Burnaby, British Columbia -- August 7, 2017 -- Vehicle breakdowns are common throughout the summer months, and a new BCAA survey shows that unsafe driver behaviours and ambivalence are frequently putting the lives of roadside workers at risk. Over the past decade, more than 240 roadside workers have been struck by passing vehicles and 15 have died (2004-2013).
"I have at least one close call a week, where I'm helping someone whose car has broken down and a driver speeds by just inches from me," says Al Lam, Tow Truck Driver and Roadside Assistance Service Tech with BCAA. "I can actually feel the gust of air from the car on my back."
BCAA commissioned the survey to improve driver awareness of the existing Slow Down, Move Over law, and to help remind drivers how to safely drive past a roadside scene.
According to the survey, which was commissioned by BCAA and conducted by Insights West, the problem is widespread. Almost half (48%) of those surveyed have witnessed drivers speed by a roadside scene and 46 percent have seen drivers zoom by too close to the scene, with 43 percent noting abrupt lane changes. 'Rubbernecking,' which slows and distracts drivers, is the most common behavior at 79 percent, while 11 percent have seen drivers nearly hit roadside workers or someone involved in the scene.
So, what is the Slow Down, Move Over law? In British Columbia, the law requires drivers to slow down and move over for any vehicle stopped alongside the road that has flashing red, blue or yellow lights. Doing so gives roadside workers enough room to safely do their jobs. Workers using vehicles with either red, blue or yellow lights include tow truck operators, roadside assistance techs, road maintenance and utility crews, police, firefighters, emergency responders and more.
According to the law, motorists must slow their speed to 70 km/h when in an 80km/h or over zone and 40 km/h when in an under-80 km/h zone.
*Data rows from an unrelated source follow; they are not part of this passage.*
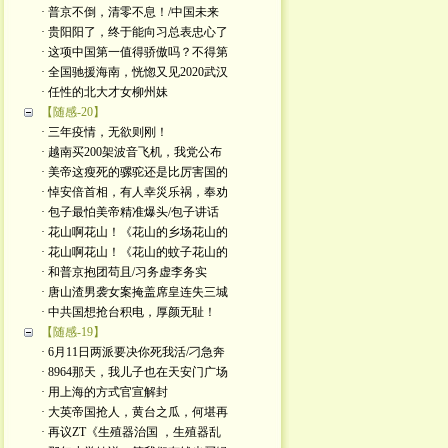
· 普京不倒，清零不息！/中国未来
· 贵阳阳了，终于能向习总表忠心了
· 这项中国第一值得骄傲吗？不得第
· 全国驰援海南，恍惚又见2020武汉
· 任性的北大才女柳州妹
【随感-20】
· 三年疫情，无欲则刚！
· 越南买200架波音飞机，我党公布
· 美帝这瘦死的骡驼还是比厉害国的
· 悼安倍首相，有人幸災乐祸，奉劝
· 包子最怕美帝精准爆头/包子讲话
· 花山啊花山！《花山的乡场花山的
· 花山啊花山！《花山的蚊子花山的
· 和普京抱团苟且/习务虚李务实
· 唐山渣男袭女案掩盖席皇连失三城
· 中共国想抢台积电，厚颜无耻！
【随感-19】
· 6月11日两派要决你死我活/刁急奔
· 8964那天，我儿子也在天安门广场
· 用上海的方式官宣解封
· 大英帝国抢人，黄台之瓜，何堪再
· 再议ZT《生殖器治国 ，生殖器乱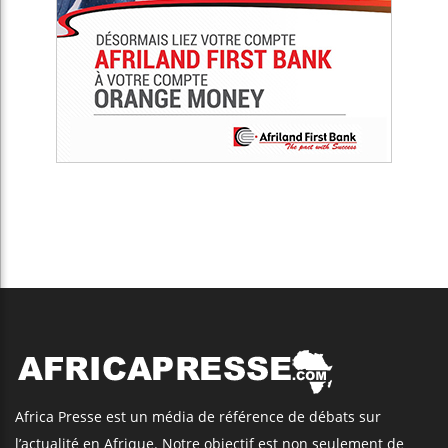
Africa Presse est un média de référence de débats sur
l’actualité en Afrique. Notre objectif est non seulement de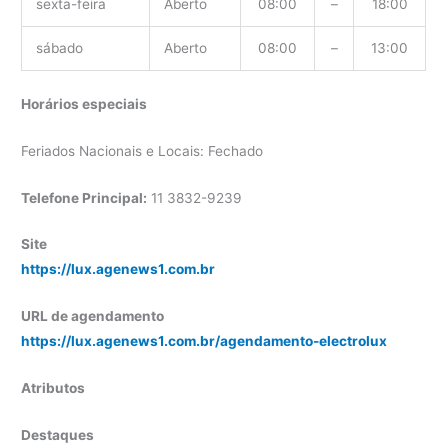
sexta-feira
Aberto
08:00
–
18:00
sábado
Aberto
08:00
–
13:00
Horários especiais
Feriados Nacionais e Locais: Fechado
Telefone Principal:
11 3832-9239
Site
https://lux.agenews1.com.br
URL de agendamento
https://lux.agenews1.com.br/agendamento-electrolux
Atributos
Destaques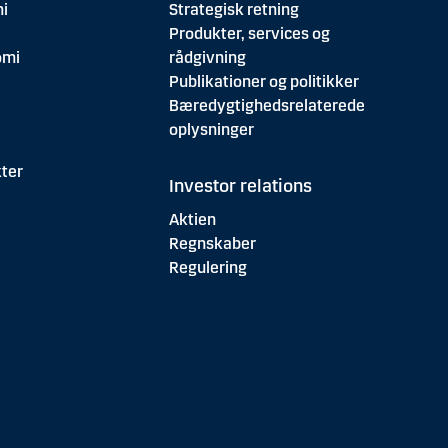
i
Strategisk retning
Produkter, services og
omi
rådgivning
Publikationer og politikker
Bæredygtighedsrelaterede
oplysninger
ter
Investor relations
Aktien
Regnskaber
Regulering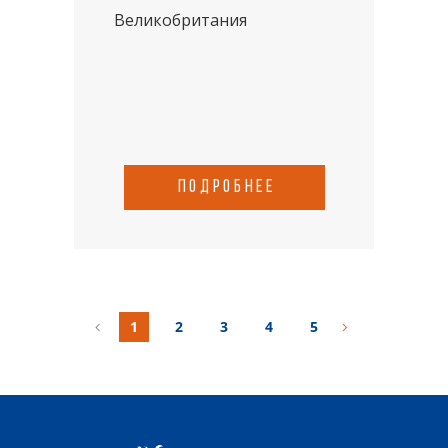
Великобритания
подробнее
1
2
3
4
5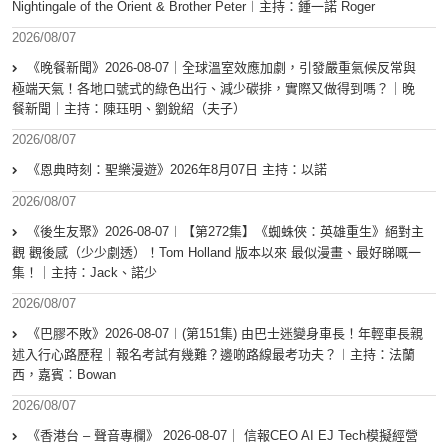
Nightingale of the Orient & Brother Peter︱主持：鍾一諾 Roger
2026/08/07
《晚餐新聞》2026-08-07｜全球溫室效應加劇，引發嚴重氣候反常與
極端天氣！各地口號式的綠色出行、減少碳排，實際又做得到嗎？｜晚
餐新聞｜主持：陳珏明、劉銳紹（夫子）
2026/08/07
《恩典時刻：聖樂漫遊》2026年8月07日 主持：以諾
2026/08/07
《後生友聚》2026-08-07︱【第272集】《蜘蛛俠：英雄重生》絕對主
觀 觀後感（少少劇透）！Tom Holland 版本以來 最似漫畫、最好睇嘅一
集！｜主持：Jack、諾少
2026/08/07
《巴膠不敗》2026-08-07︱(第151集) 由巴士迷變身車長！年輕車長親
述入行心路歷程｜報名考試有幾難？邊啲路線最考功夫？︱主持：法蘭
西，嘉賓︰Bowan
2026/08/07
《香港台 – 聲音專欄》 2026-08-07｜ 信報CEO AI EJ Tech模擬經營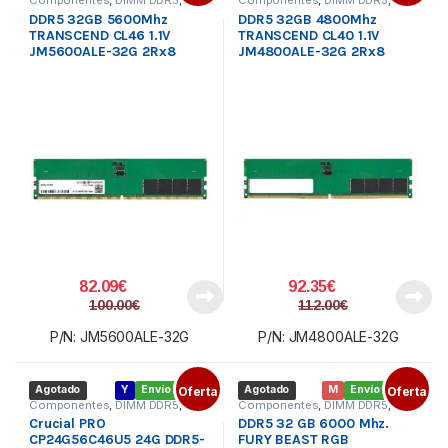
Memoria PC
Memoria PC
DDR5 32GB 5600Mhz
DDR5 32GB 4800Mhz
TRANSCEND CL46 1.1V
TRANSCEND CL40 1.1V
JM5600ALE-32G 2Rx8
JM4800ALE-32G 2Rx8
82.09
€
92.35
€
100.00
€
112.00
€
P/N: JM5600ALE-32G
P/N: JM4800ALE-32G
Agotado
Y
Envío gratis
Oferta
Agotado
M
Envío gratis
Oferta
Componentes
,
DIMM DDR5
,
Componentes
,
DIMM DDR5
,
Memoria PC
Memoria PC
Crucial PRO
DDR5 32 GB 6000 Mhz.
CP24G56C46U5 24G DDR5-
FURY BEAST RGB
If travelling on a multi-lane road, and it's safe to do so, drivers must also move into the other lane going in the same direction to drive past any stopped vehicle with flashing lights. Failure to do so can result in a $173 fine and three demerit points.
BCAA's survey shows that, while the majority of drivers, 84 percent, claim to be aware of the Slow Down, Move Over law, they, when put to the test, came up short on what the law entails. Over 80 percent incorrectly identified the speed reduction required by the law, 59 percent are unaware of which coloured flashing lights are indicators to follow the law and almost half, 43 percent, don't know that they need to change lanes.
In terms of why drivers are so careless when passing roadside scenes, 78 percent chalked it up to rushing and distracted driving, while 77 percent believe that drivers know there is a law, but don't know what to do. 64 percent believe drivers know the law, but choose to ignore it.
"Ultimately, it's about driver education and empathy," said Lam. "All we ask is if you see something on the road that might slow you down, understand that it's probably someone like me, doing my job at roadside; someone who just wants to get home safely to his family."